The records START
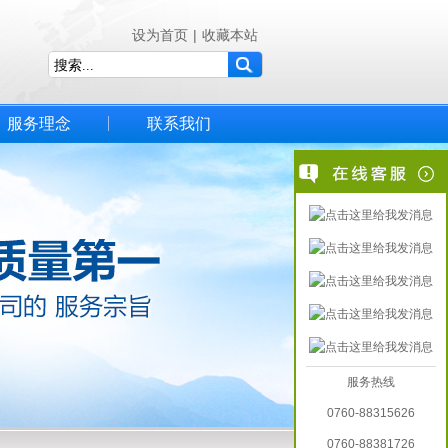
设为首页
|
收藏本站
服务理念
联系我们
服务热线
0760-88315626
0760-88381726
The records END
The problem
Once the pictures are set aside, write out each record exactly.

Expected answer
设为首页
|
收藏本站
服务理念
联系我们
服务热线
0760-88315626
0760-88381726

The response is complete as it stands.